Go through the listing below and write out exactly the lines from the one that mentions "je za predsednika izabran" through the one that mentions "Кресла-бабочка", minus the pictures.

Records provided START

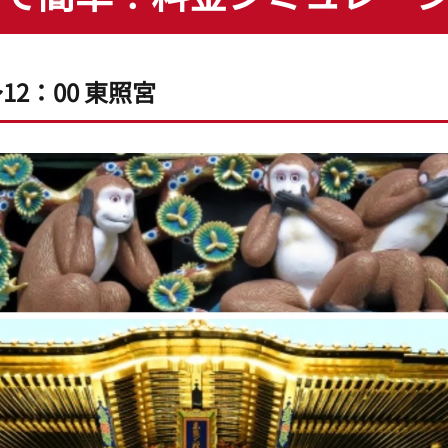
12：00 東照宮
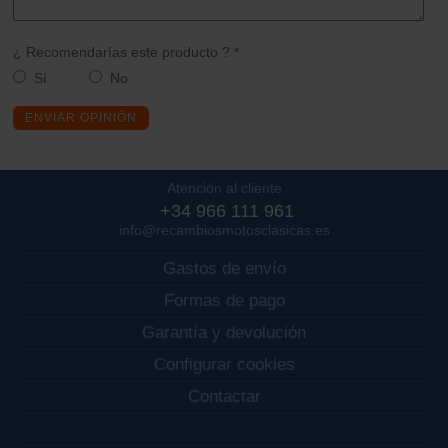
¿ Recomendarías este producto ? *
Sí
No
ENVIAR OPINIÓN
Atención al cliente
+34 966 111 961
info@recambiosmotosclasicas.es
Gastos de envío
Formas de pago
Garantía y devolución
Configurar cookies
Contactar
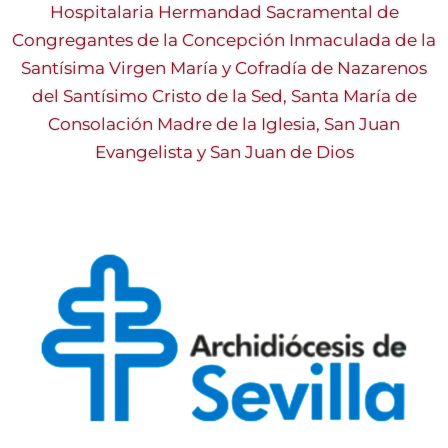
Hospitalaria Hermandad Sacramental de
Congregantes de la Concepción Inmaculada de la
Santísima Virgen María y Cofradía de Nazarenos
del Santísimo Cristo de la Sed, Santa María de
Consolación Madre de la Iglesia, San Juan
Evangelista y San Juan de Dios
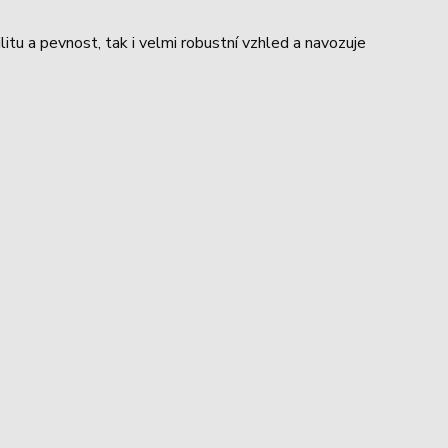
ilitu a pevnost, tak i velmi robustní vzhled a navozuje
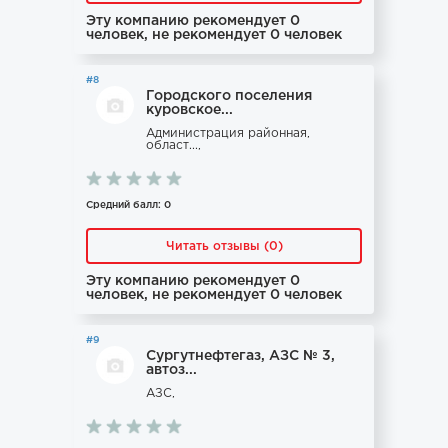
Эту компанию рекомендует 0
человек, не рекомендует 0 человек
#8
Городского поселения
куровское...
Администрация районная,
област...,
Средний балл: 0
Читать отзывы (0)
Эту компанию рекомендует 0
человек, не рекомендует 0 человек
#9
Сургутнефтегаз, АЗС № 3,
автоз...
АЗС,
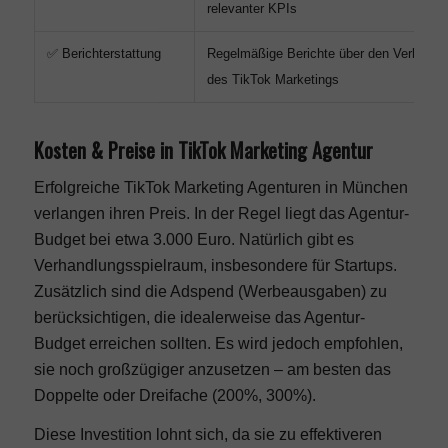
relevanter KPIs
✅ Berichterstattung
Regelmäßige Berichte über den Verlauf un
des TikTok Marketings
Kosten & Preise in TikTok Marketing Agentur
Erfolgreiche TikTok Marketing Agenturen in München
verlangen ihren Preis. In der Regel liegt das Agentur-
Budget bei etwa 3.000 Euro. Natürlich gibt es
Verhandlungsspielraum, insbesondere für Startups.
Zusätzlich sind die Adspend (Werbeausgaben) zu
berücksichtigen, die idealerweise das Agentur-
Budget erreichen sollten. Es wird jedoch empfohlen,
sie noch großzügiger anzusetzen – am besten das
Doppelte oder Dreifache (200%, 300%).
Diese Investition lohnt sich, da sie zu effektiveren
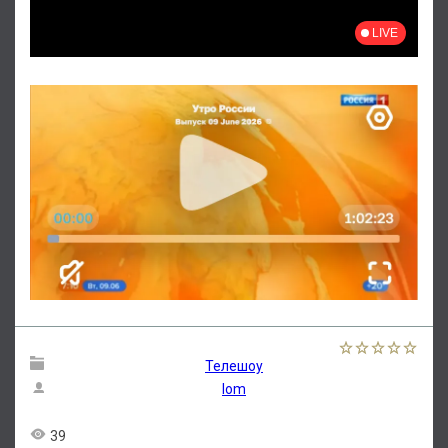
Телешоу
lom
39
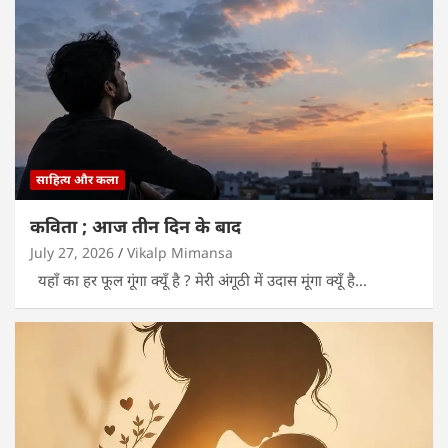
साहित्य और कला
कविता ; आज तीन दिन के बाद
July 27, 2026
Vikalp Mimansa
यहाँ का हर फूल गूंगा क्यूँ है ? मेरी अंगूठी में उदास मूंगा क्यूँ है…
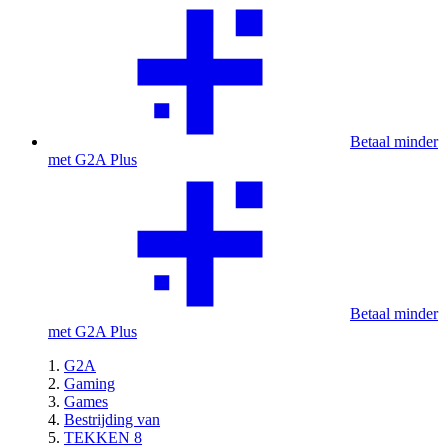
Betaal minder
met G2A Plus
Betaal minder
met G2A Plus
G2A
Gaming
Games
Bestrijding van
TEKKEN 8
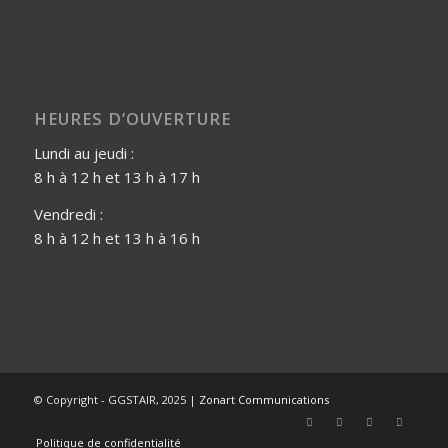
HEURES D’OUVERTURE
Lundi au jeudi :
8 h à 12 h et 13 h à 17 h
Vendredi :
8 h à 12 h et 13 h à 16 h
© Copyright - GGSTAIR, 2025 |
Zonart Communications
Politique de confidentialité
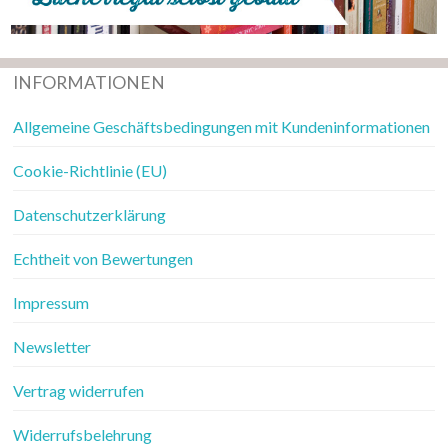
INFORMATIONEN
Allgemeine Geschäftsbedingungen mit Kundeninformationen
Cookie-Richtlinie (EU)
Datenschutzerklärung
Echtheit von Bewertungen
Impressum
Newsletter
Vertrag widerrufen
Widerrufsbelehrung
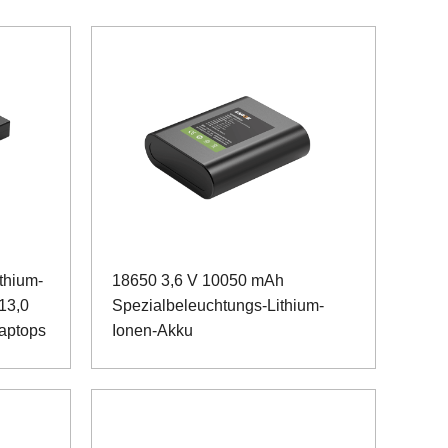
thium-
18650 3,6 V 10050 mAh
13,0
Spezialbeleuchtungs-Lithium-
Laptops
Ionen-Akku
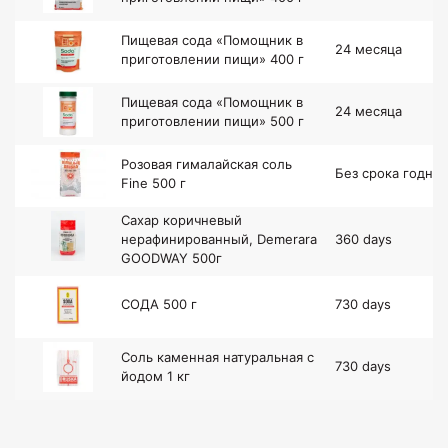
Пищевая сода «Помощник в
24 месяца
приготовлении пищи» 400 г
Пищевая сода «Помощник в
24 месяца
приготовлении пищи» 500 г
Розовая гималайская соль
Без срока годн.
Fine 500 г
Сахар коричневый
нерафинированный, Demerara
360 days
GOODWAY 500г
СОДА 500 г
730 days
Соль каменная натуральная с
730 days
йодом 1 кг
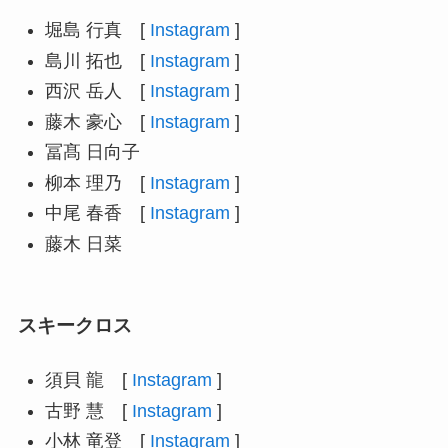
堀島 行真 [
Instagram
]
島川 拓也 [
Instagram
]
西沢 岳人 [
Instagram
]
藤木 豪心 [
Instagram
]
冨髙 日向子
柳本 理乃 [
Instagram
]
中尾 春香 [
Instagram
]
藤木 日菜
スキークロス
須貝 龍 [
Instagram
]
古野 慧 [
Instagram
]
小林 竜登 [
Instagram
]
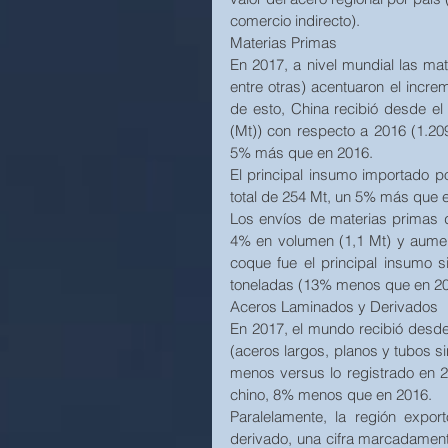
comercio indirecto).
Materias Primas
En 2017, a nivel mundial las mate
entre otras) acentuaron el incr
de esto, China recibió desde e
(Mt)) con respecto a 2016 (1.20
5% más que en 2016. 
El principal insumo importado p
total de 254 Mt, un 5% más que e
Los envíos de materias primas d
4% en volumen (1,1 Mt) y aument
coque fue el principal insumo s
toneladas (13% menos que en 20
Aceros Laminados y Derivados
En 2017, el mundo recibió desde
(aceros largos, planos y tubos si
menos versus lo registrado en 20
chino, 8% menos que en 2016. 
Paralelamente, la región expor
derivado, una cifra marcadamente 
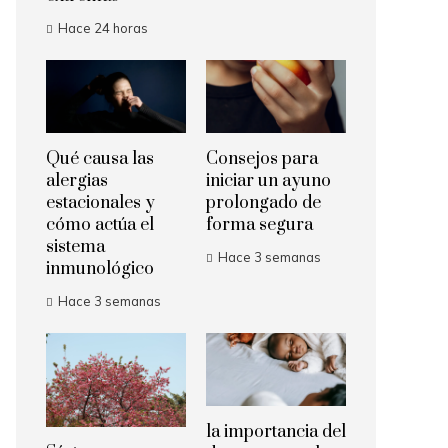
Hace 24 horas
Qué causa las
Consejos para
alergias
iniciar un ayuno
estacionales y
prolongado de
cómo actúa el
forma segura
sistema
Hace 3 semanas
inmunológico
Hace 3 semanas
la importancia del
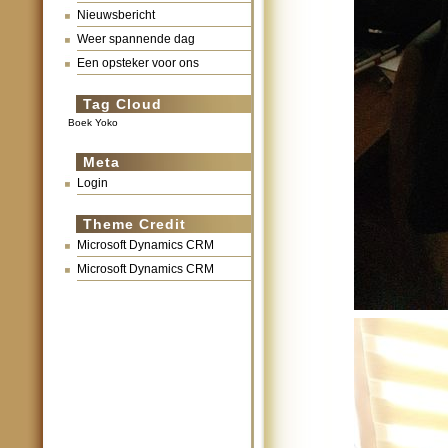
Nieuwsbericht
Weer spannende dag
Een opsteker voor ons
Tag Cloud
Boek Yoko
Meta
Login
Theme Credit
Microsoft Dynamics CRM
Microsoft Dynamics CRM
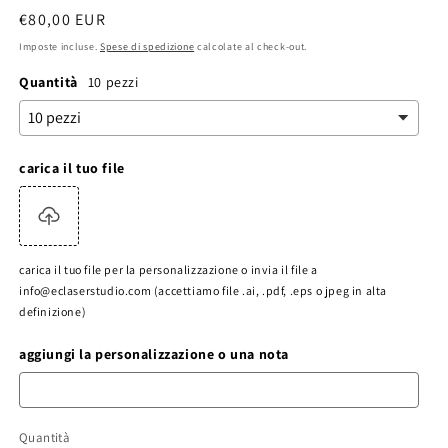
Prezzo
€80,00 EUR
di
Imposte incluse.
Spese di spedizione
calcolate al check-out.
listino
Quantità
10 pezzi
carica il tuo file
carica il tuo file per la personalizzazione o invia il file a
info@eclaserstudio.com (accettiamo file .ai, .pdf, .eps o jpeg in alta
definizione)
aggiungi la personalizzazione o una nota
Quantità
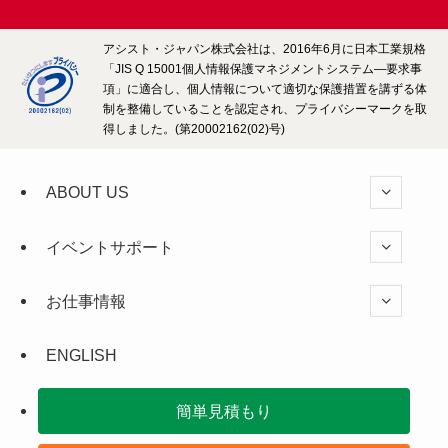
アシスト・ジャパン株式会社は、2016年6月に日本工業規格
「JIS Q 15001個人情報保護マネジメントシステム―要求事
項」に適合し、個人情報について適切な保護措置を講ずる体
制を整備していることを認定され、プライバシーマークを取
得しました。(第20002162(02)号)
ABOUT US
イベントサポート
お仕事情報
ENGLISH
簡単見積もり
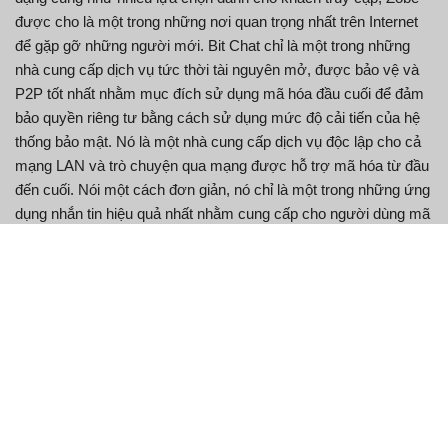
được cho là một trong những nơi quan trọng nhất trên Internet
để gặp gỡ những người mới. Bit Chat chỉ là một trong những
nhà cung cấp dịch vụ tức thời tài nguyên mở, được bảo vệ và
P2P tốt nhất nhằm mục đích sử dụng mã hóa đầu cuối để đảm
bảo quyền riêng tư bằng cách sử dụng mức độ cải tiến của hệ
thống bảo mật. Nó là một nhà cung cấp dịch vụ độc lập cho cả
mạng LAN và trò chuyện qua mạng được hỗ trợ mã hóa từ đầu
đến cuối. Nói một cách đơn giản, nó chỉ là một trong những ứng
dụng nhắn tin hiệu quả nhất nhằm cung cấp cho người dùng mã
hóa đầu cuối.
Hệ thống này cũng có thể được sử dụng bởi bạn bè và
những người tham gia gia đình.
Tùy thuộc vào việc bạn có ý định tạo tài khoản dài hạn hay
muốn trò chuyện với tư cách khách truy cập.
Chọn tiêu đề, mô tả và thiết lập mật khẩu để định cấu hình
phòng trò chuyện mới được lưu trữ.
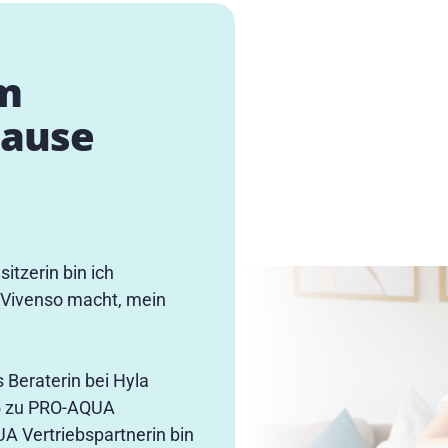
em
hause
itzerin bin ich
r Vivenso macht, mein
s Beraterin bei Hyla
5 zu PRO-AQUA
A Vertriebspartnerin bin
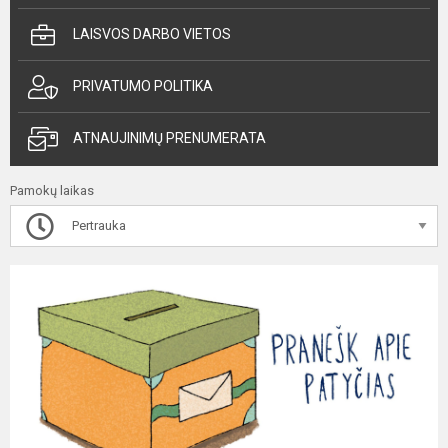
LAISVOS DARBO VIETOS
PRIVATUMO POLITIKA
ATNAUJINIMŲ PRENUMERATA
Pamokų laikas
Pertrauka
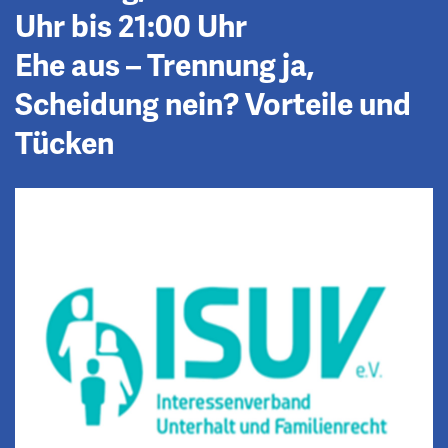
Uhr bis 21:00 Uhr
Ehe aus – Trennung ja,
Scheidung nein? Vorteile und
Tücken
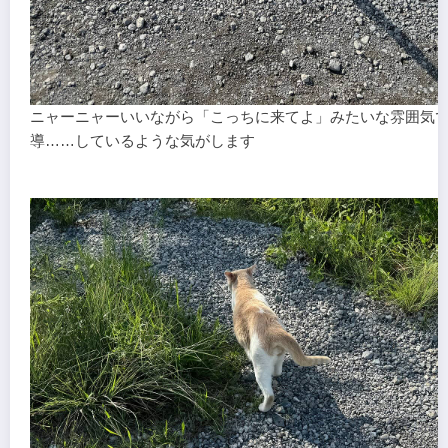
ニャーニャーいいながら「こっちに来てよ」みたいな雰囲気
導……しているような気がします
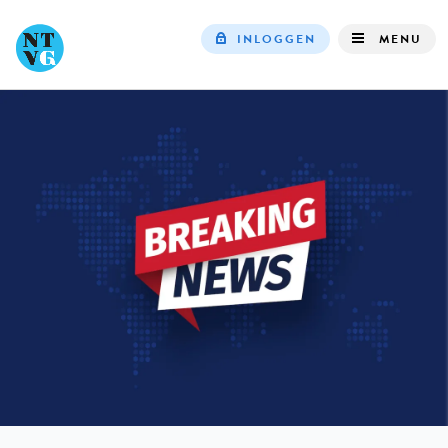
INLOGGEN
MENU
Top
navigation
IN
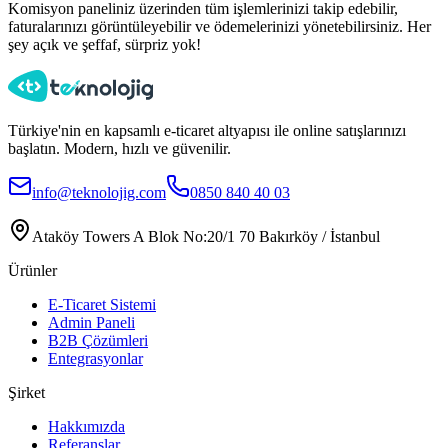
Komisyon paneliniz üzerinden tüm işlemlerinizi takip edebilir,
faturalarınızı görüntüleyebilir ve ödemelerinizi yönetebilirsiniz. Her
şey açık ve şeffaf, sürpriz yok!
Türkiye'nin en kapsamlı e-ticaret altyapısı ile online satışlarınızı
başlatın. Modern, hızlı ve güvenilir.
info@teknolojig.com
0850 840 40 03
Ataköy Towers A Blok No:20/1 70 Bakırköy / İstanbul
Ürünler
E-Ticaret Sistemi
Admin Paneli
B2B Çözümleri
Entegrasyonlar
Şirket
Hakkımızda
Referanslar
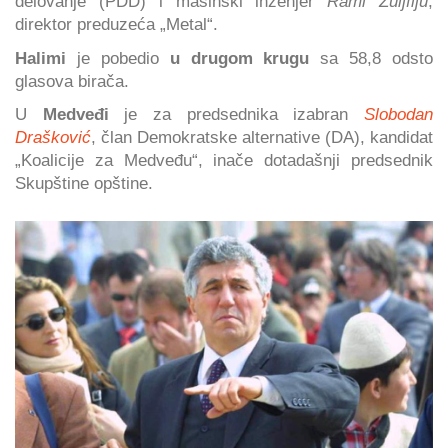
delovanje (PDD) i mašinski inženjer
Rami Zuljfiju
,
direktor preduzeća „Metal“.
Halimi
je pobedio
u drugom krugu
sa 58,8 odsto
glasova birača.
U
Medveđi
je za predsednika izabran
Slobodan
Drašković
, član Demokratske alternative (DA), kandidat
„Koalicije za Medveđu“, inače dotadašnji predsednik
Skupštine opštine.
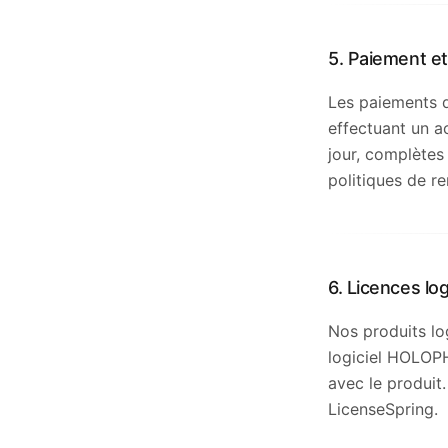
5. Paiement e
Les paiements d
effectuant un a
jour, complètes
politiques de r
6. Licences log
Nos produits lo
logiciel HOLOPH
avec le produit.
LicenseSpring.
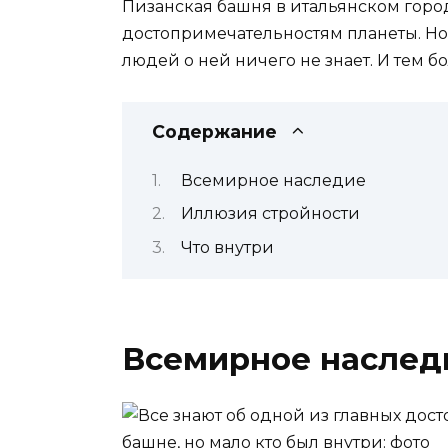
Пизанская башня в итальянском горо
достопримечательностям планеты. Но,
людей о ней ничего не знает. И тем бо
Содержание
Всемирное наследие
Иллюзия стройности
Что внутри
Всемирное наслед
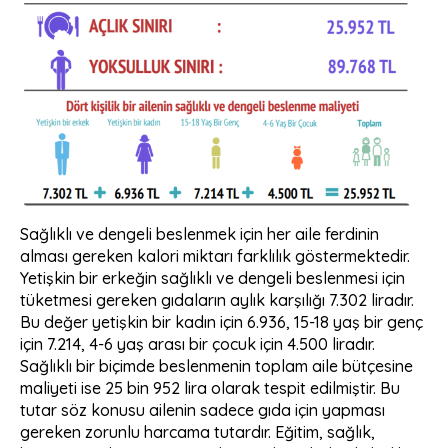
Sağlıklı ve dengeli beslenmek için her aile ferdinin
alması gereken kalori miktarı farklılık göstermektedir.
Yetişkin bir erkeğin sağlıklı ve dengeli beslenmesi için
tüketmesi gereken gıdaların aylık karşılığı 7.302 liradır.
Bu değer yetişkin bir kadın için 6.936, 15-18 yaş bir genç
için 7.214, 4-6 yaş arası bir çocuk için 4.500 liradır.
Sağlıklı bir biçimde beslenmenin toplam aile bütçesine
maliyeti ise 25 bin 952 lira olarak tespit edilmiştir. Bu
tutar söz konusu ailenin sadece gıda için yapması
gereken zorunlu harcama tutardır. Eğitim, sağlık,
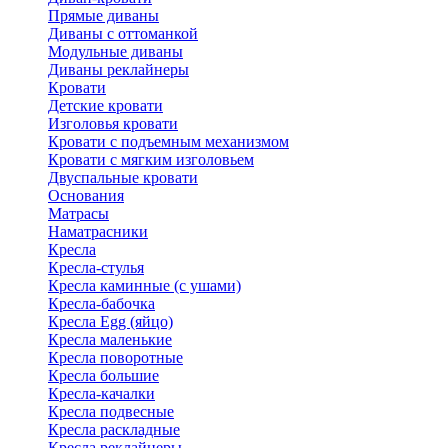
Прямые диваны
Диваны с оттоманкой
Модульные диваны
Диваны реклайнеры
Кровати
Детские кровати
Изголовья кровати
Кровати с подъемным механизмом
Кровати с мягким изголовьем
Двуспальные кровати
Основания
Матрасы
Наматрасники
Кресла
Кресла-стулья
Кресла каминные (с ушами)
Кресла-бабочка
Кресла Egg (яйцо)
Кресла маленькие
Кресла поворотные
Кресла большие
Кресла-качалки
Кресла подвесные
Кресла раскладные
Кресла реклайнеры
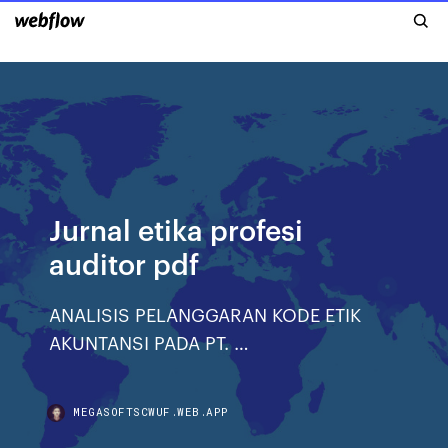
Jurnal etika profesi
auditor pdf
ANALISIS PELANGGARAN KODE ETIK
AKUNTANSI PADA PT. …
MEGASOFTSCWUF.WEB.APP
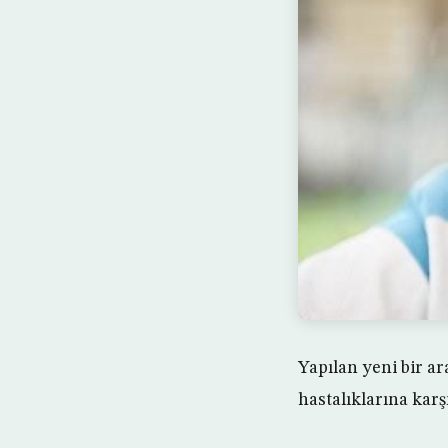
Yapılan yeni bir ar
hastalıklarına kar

Records provided END

**Response to this exercise:**
je za predsednika izabran
Slobodan
Drašković
, član Demokratske alternative (DA), kandidat
„Koalicije za Medveđu“, inače dotadašnji predsednik
Skupštine opštine.
5. Paiement e
Les paiements d
effectuant un a
jour, complètes
politiques de r
6. Licences log
Nos produits lo
logiciel HOLOPH
avec le produit.
LicenseSpring.
Пизанская башня в итальянском горо
достопримечательностям планеты. Но,
людей о ней ничего не знает. И тем бо
Содержание
Всемирное наследие
Иллюзия стройности
Что внутри
Всемирное наслед
Sağlıklı ve dengeli beslenmek için her aile ferdinin
alması gereken kalori miktarı farklılık göstermektedir.
Yetişkin bir erkeğin sağlıklı ve dengeli beslenmesi için
tüketmesi gereken gıdaların aylık karşılığı 7.302 liradır.
Bu değer yetişkin bir kadın için 6.936, 15-18 yaş bir genç
için 7.214, 4-6 yaş arası bir çocuk için 4.500 liradır.
Sağlıklı bir biçimde beslenmenin toplam aile bütçesine
maliyeti ise 25 bin 952 lira olarak tespit edilmiştir. Bu
tutar söz konusu ailenin sadece gıda için yapması
gereken zorunlu harcama tutardır. Eğitim, sağlık,
Прямые диваны
Диваны с оттоманкой
Модульные диваны
Диваны реклайнеры
Кровати
Детские кровати
Изголовья кровати
Кровати с подъемным механизмом
Кровати с мягким изголовьем
Двуспальные кровати
Основания
Матрасы
Наматрасники
Кресла
Кресла-стулья
Кресла каминные (с ушами)
Кресла-бабочка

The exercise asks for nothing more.